Publié le 2 décembre 2025 17h10. Un groupe de théâtre inclusif du Surrey revisite une technique photographique médicale du XIXe siècle, offrant une perspective poignante sur l’histoire de la santé mentale et la représentation du handicap.
- Les membres de la troupe Freewheelers de Leatherhead ont posé pour des portraits réalisés à l’aide du procédé du ferrotype victorien.
- Ce projet s’inscrit dans la continuité d’une découverte fortuite de négatifs sur plaque de verre de patients psychiatriques dans un hôpital du Surrey.
- L’initiative vise à susciter une réflexion sur la stigmatisation et la perception du handicap à travers l’histoire de l’image.

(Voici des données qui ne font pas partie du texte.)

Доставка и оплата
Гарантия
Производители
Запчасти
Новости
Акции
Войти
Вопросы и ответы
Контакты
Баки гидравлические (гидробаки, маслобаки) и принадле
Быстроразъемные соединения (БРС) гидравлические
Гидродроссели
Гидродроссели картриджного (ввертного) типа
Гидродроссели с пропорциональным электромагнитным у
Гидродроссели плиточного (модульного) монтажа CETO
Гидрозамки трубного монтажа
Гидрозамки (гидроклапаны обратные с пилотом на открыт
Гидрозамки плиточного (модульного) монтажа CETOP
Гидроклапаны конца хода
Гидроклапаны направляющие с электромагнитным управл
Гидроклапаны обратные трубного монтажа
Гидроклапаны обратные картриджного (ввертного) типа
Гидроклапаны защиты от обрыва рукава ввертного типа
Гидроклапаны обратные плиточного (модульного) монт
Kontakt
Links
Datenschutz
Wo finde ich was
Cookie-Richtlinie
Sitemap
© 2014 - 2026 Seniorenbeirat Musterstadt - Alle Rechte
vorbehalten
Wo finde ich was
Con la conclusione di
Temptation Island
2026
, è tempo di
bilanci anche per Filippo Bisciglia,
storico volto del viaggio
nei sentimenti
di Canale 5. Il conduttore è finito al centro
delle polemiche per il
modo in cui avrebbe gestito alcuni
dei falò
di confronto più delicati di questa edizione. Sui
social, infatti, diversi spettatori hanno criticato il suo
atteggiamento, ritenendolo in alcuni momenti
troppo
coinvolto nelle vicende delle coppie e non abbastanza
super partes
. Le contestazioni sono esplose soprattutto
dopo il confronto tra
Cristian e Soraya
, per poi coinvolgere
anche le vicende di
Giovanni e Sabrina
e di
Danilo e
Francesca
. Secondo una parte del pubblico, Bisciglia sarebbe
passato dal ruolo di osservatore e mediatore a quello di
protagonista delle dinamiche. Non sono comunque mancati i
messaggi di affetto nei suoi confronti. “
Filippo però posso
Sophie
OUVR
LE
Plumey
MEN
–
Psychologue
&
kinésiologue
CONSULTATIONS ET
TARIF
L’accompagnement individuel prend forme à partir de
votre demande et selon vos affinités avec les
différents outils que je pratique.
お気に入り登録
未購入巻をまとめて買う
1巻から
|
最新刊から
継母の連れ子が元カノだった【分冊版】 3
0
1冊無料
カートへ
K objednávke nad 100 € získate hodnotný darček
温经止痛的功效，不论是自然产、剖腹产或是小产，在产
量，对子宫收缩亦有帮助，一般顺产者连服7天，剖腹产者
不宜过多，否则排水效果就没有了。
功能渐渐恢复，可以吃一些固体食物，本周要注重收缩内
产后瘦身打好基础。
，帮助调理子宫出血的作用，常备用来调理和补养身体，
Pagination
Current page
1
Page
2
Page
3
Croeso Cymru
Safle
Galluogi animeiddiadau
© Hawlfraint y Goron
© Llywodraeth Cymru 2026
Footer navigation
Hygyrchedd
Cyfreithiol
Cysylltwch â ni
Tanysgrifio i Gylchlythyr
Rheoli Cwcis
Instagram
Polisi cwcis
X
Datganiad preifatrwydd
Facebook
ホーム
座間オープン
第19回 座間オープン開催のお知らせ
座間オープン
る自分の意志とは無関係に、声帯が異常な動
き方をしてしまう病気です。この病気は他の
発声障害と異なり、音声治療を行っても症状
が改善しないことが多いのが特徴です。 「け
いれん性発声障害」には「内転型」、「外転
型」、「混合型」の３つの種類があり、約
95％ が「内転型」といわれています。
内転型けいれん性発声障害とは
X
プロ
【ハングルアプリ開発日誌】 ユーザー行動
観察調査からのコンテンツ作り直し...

Le comté du Surrey, qui comptait autrefois un nombre particulièrement élevé d’établissements psychiatriques, est au cœur d’une démarche artistique originale. La troupe de théâtre Freewheelers, composée de personnes handicapées, s’est associée au centre d’histoire de Woking et au King’s College de Londres pour recréer des portraits inspirés des techniques utilisées dans les recueils médicaux du XIXe siècle. Ces images, réalisées à l’époque à des fins de classification et de diagnostic, étaient souvent empreintes de stigmatisation.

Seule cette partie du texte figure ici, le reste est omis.